Chemical peels can be done on the face, neck, or hands. They can be used to reduce fine lines under the eyes and around the mouth; yreat wrinkles caused by sun damage and aging; improve the appearance of mild scars; treat certain types of acne; reduce age spots, freckles, and dark patches (melasma) due to pregnancy or taking birth control pills; improve the look and feel of skin.

Alphahydroxy acids are the mildest chemical peel formula and provide smoother, brighter skin with minimal recovery time. Trichloroacetic acids are commonly used for fine wrinkles, superficial blemishes, and dark pigment spots.

Botox, Fillers and Chemical Peels – Treatment

Botox injections take approximately 10 to 15 minutes. Discomfort is very minimal; no anesthesia is required. Following treatment, some minimal bruising or swelling is normal but you can expect to resume your normal daily activities right after the procedure. Results are usually in full effect at two weeks after receiving BOTOX injections. Side effects from Botox are rare. You may experience a mild headache and some people also have soreness or bruising around the points where the needle went into your skin. Most side effects should go away within a few hours. Bruising may last a week. Tell your doctor about any problems that last longer. The wrinkle-reducing effects can last three months.

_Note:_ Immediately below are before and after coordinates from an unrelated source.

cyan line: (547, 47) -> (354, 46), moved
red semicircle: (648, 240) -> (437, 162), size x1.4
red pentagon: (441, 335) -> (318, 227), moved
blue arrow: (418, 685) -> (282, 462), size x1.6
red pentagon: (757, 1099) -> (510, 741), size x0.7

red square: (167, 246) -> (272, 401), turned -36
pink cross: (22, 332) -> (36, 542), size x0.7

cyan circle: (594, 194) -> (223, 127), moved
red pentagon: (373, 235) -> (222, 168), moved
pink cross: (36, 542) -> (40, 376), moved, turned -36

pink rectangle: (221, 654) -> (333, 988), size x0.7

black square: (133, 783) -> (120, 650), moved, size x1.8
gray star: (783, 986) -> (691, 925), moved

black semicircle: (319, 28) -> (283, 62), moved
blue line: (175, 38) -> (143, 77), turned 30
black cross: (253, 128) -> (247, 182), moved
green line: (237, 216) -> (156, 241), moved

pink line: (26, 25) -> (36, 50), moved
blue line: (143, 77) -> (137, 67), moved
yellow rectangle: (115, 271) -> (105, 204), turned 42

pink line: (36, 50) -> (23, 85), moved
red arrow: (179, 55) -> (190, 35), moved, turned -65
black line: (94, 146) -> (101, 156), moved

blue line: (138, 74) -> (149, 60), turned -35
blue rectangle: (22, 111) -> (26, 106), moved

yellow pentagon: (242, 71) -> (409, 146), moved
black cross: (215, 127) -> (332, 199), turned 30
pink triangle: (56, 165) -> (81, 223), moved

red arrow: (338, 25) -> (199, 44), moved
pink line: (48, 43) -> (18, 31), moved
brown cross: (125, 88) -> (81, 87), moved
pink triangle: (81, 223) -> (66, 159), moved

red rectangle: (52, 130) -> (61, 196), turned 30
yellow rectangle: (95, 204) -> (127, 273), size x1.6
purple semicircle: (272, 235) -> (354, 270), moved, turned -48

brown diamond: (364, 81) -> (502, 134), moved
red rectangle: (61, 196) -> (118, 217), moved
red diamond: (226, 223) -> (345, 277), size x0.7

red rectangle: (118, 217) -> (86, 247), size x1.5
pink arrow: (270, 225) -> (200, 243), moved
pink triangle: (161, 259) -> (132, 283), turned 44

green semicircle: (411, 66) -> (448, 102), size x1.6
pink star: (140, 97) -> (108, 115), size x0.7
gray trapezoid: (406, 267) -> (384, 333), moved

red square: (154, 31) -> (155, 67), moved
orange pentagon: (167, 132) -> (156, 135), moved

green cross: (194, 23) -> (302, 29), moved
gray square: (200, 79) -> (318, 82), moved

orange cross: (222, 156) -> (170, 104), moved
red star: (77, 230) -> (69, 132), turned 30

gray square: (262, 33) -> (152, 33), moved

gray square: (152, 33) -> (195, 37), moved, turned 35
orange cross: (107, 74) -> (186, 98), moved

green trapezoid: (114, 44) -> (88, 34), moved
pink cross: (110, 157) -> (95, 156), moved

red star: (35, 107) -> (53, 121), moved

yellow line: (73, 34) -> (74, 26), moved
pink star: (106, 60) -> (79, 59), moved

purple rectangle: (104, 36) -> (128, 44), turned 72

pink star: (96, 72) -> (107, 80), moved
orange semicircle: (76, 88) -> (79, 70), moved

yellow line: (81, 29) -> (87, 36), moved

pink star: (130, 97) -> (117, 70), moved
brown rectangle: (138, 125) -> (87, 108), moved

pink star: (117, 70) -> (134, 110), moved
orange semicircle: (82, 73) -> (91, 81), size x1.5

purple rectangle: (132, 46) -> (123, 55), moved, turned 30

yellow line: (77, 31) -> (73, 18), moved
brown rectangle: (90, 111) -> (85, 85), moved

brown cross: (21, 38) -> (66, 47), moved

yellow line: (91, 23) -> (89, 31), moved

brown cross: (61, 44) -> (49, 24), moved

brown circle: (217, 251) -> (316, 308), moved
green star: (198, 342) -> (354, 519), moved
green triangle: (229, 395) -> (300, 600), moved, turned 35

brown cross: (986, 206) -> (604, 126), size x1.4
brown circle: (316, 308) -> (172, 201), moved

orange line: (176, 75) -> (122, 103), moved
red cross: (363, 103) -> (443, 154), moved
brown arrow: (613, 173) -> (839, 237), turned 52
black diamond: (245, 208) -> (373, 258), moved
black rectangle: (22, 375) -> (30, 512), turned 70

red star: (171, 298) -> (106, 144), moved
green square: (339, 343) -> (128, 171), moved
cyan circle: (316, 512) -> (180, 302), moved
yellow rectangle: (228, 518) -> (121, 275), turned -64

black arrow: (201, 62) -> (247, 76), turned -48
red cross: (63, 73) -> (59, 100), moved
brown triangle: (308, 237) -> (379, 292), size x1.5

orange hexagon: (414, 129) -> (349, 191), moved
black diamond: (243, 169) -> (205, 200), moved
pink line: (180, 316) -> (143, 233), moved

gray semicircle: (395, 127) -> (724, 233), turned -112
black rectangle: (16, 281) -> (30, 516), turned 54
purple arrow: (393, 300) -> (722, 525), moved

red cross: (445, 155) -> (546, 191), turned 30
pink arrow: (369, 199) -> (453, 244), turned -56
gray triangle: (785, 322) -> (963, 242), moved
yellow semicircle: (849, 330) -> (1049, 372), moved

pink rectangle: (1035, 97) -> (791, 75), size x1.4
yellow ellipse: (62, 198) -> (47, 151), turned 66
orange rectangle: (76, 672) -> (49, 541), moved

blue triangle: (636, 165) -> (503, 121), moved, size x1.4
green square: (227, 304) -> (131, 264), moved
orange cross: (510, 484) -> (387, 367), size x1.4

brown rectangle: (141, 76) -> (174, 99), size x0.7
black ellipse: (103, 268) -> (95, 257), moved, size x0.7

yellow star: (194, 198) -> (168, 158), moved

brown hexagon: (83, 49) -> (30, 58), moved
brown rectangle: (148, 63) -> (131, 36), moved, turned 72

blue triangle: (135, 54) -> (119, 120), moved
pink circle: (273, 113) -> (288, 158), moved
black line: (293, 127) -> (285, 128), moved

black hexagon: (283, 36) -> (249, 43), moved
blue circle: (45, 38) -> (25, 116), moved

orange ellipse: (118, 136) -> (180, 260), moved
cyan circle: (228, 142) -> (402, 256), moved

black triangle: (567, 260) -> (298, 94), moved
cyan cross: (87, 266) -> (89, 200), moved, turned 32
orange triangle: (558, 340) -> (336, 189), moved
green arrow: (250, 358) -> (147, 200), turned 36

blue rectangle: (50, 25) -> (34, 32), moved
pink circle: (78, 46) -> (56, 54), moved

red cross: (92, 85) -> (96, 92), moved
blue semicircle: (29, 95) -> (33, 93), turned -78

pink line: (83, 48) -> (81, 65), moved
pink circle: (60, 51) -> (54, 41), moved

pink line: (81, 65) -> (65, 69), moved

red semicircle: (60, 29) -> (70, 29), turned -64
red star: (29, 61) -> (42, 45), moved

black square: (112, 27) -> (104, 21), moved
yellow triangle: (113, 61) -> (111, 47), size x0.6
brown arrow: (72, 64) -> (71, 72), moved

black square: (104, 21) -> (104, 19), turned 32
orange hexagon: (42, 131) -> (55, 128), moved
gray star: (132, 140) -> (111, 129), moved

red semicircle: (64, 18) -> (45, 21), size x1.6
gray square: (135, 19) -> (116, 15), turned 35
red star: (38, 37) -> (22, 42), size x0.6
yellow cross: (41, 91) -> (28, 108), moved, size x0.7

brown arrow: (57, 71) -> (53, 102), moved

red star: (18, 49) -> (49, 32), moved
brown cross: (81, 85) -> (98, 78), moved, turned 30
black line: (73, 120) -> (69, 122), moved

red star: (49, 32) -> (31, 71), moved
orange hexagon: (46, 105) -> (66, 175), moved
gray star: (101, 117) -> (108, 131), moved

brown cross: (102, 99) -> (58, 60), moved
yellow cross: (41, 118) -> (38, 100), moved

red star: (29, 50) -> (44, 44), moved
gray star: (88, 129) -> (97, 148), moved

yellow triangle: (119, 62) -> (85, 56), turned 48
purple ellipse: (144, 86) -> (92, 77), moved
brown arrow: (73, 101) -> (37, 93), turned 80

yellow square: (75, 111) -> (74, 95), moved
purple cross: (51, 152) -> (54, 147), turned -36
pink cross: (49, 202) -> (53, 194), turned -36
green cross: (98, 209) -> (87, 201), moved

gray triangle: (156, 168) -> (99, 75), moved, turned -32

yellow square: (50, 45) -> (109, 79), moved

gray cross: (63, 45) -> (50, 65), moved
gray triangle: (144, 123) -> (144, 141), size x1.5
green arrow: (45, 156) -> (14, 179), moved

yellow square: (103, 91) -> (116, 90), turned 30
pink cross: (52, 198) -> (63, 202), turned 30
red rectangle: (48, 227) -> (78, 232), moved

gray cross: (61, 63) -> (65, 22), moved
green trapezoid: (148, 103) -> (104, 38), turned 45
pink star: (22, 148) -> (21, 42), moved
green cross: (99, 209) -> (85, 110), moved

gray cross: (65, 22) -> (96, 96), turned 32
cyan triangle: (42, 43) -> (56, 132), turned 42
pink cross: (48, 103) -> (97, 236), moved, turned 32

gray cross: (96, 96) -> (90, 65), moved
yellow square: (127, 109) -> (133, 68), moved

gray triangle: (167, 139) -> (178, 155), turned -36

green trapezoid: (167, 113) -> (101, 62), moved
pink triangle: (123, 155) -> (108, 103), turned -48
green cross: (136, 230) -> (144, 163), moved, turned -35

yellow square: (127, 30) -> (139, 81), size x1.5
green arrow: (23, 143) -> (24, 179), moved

Filler –Injection of dermal filler is an outpatient cosmetic surgery procedure that temporarily softens wrinkles. For some fillers, your skin is first numbed with a local anesthetic then a cosmetic surgeon t uses a needle to inject the filler under the skin. A treatment session takes about 15 minutes to one hour. Some fillers are done in repeat sessions a couple of weeks apart. You may have mild discomfort, bruising and swelling for up to a week. After the swelling goes down, you may need a touch-up injection for best results.

A chemical peel is typically an office-based procedure room or may be done at an outpatient surgical facility. Pain relief isn't typically needed for a light chemical peel. For a medium chemical peel, you a mild sedative and a painkiller may be recommended. If you're having a deep chemical peel, your doctor will likely numb your skin with a local anesthetic and give you a sedative or local anesthetic.

There are three basic types of chemical peels:

Superficial or "lunchtime" peel: Alpha-hydroxy acid or another mild acid is used to penetrate only the outer layer of skin to gently exfoliate it. The treatment is used to improve the appearance of mild skin discoloration and rough skin as well as to refresh the face, neck, chest or hands.

Medium peel: Glycolic or trichloroacetic acid is applied to penetrate the out and middle layers of skin to remove damaged skin cells. your doctor will apply cool compresses to soothe treated skin. You might also be given a hand-held fan to cool your skin. You might feel stinging and burning for up to 20 minutes.

Deep peel: Tricholoracetic acid or phenol is applied to deeply penetrate the middle layer of skin to remove damaged skin cells. You will be given intravenous (IV) fluids, and your heart rate will be closely monitored. Your doctor will do the procedure in portions at about 15- minute intervals. A full-facial procedure might take about 90 minutes.